**** LISTED RECORDS

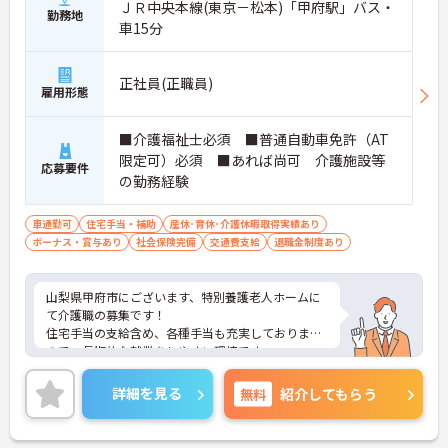
ＪＲ中央本線(東京－松本)「甲府駅」バス・
勤務地
車15分
正社員(正職員)
雇用形態
■介護福祉士必須 ■普通自動車免許（AT
限定可）必須 ■あれば尚可 介護施設等
応募要件
の勤務経験
車通勤可
住宅手当・補助
産休･育休･介護休暇取得実績あり
ボーナス・賞与あり
社会保険完備
交通費支給
退職金制度あり
山梨県甲府市にございます、特別養護老人ホームに
て介護職の募集です！
住宅手当の支給含め、各種手当も充実しております
ので、長期的な就業をしやすい環境です。
ご興味のある方は、マイナビ介護職までお問い合わ
せください。
詳細を見る
無料
紹介してもらう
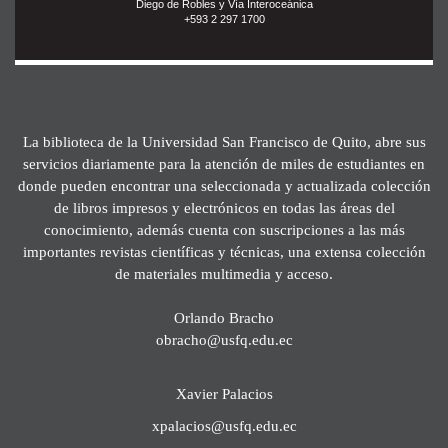
Diego de Robles y Vía Interoceánica
+593 2 297 1700
La biblioteca de la Universidad San Francisco de Quito, abre sus
servicios diariamente para la atención de miles de estudiantes en
donde pueden encontrar una seleccionada y actualizada colección
de libros impresos y electrónicos en todas las áreas del
conocimiento, además cuenta con suscripciones a las más
importantes revistas científicas y técnicas, una extensa colección
de materiales multimedia y acceso.
Orlando Bracho
obracho@usfq.edu.ec
Xavier Palacios
xpalacios@usfq.edu.ec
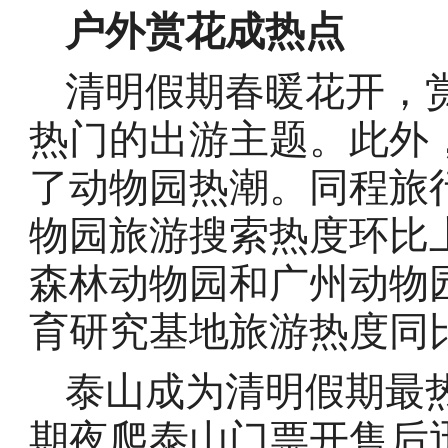
户外赏花成热点
清明假期春暖花开，
热门的出游主题。此外
了动物园热潮。同程旅
物园旅游搜索热度环比上
森林动物园和广州动物
育研究基地旅游热度同比
泰山成为清明假期最
期夜爬泰山门票开售后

********

■ EXERCISE PROMPT
Where a line of the material above holds the string "colección", copy that line.

■ EXERCISE RESULT
donde pueden encontrar una seleccionada y actualizada colección
importantes revistas científicas y técnicas, una extensa colección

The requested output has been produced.